2023 Güz Dönemi, 1. Hafta (24 – 28 Eylül)

Hem kendime notlar olması açısından hem de meraklısı için bu dönem anlattığım derslerle ilgili haftalık güncellemeler paylaşmaya karar verdim. Bu dönem üniversiteye yeni kayıt olan öğrencilerin aldığı Pre-Calculus dersini ve daha tecrübeli öğrencilerin aldığı Çok Değişkenli Kalkülüs derslerini anlatıyorum. Her iki dersi de mühendislik öğrencileri alıyor.

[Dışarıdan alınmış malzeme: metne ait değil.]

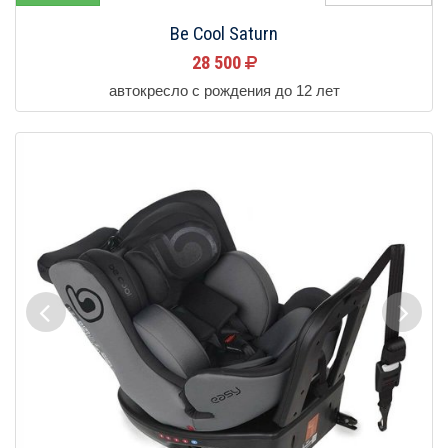
Be Cool Saturn
28 500
автокресло с рождения до 12 лет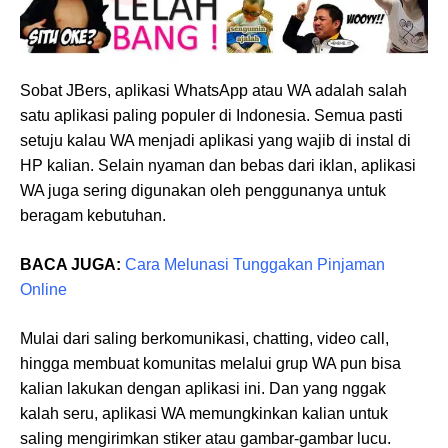
Sobat JBers, aplikasi WhatsApp atau WA adalah salah
satu aplikasi paling populer di Indonesia. Semua pasti
setuju kalau WA menjadi aplikasi yang wajib di instal di
HP kalian. Selain nyaman dan bebas dari iklan, aplikasi
WA juga sering digunakan oleh penggunanya untuk
beragam kebutuhan.
BACA JUGA:
Cara Melunasi Tunggakan Pinjaman
Online
Mulai dari saling berkomunikasi, chatting, video call,
hingga membuat komunitas melalui grup WA pun bisa
kalian lakukan dengan aplikasi ini. Dan yang nggak
kalah seru, aplikasi WA memungkinkan kalian untuk
saling mengirimkan stiker atau gambar-gambar lucu.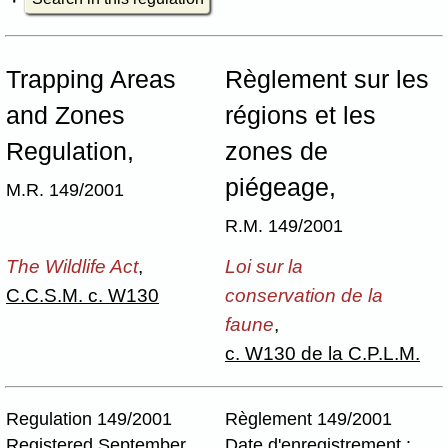
Trapping Areas
Règlement sur les
and Zones
régions et les
Regulation,
zones de
piégeage,
M.R. 149/2001
R.M. 149/2001
The Wildlife Act
,
Loi sur la
C.C.S.M. c. W130
conservation de la
faune
,
c. W130 de la C.P.L.M.
Regulation 149/2001
Règlement 149/2001
Registered September
Date d'enregistrement :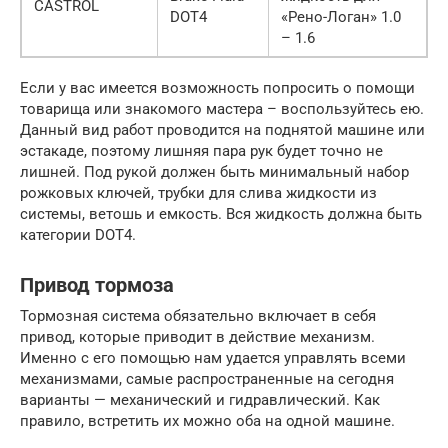
CASTROL
DOT4
«Рено-Логан» 1.0
– 1.6
Если у вас имеется возможность попросить о помощи
товарища или знакомого мастера – воспользуйтесь ею.
Данный вид работ проводится на поднятой машине или
эстакаде, поэтому лишняя пара рук будет точно не
лишней. Под рукой должен быть минимальный набор
рожковых ключей, трубки для слива жидкости из
системы, ветошь и емкость. Вся жидкость должна быть
категории DOT4.
Привод тормоза
Тормозная система обязательно включает в себя
привод, которые приводит в действие механизм.
Именно с его помощью нам удается управлять всеми
механизмами, самые распространенные на сегодня
варианты — механический и гидравлический. Как
правило, встретить их можно оба на одной машине.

Pre-Calculus dersi haftada 100’er dakikadan iki ders olarak ilerliyor. Bu derste, öğrenciler daha sonra alacakları Calculus dersleri için hazırlanıyor. Dersin içeriği kabaca Gerçel Sayıların Özellikeri; Gerçel Sayılarla İşlemler; Denklem ve Eşitsizlik Çözümleri; Üslü ve Köklü İfadeler; Çarpanlara Ayırma ve Özdeşlikler; Grafikler; Doğrular ve Çemberler; ve Fonksiyonlar şeklinde. Bu derse 20 Eylül Çarşamba günü başladık. İlk ders tanışma, ders içeriği, genel kurallar, ödevler, sınavlar vs ile ilgili konuşarak geçti. 24-28 Eylül haftasındaysa gerçel sayılara giriş yaptık. Burada bu dersten ziyade çok degişkenli kalkülüs dersine ağırlık vereceğim genelde.

Çok değişkenli kalkülüs dersı de haftada 100’er dakikadan ikişer ders olarak ilerliyor. Öğrenciler bu dersi almadan önce iki tane kalkülüs dersi alıyorlar. Dersin içeriği ise kabaca 3-Boyutlu Uzayın Yapısı; Vektörler; Doğru ve Düzlem Denklemleri; Vektör Fonksiyonların Türev ve İntegralleri; Çok Değişkenli Fonksiyonlarda Limit, Süreklilik, Türev, ve İntegral şeklinde. Bu derste geçen hafta sadece bir ders yapabildik. O derste de tanışma ve ders hakkında genel bilgilerden sonra ilk konu olarak 3-boyutlu koordinat sisteminden bahsettik ve daha sonra iki nokta arasındaki uzaklık formülü ve küre denkleminden bahsettik. Bu derste en büyük zorluk çizimler! Sıkıştığım anlarda projeksiyondan yararlanmayı düşünüyorum.

Yeni öğretim yılı herkese hayırlı olsun!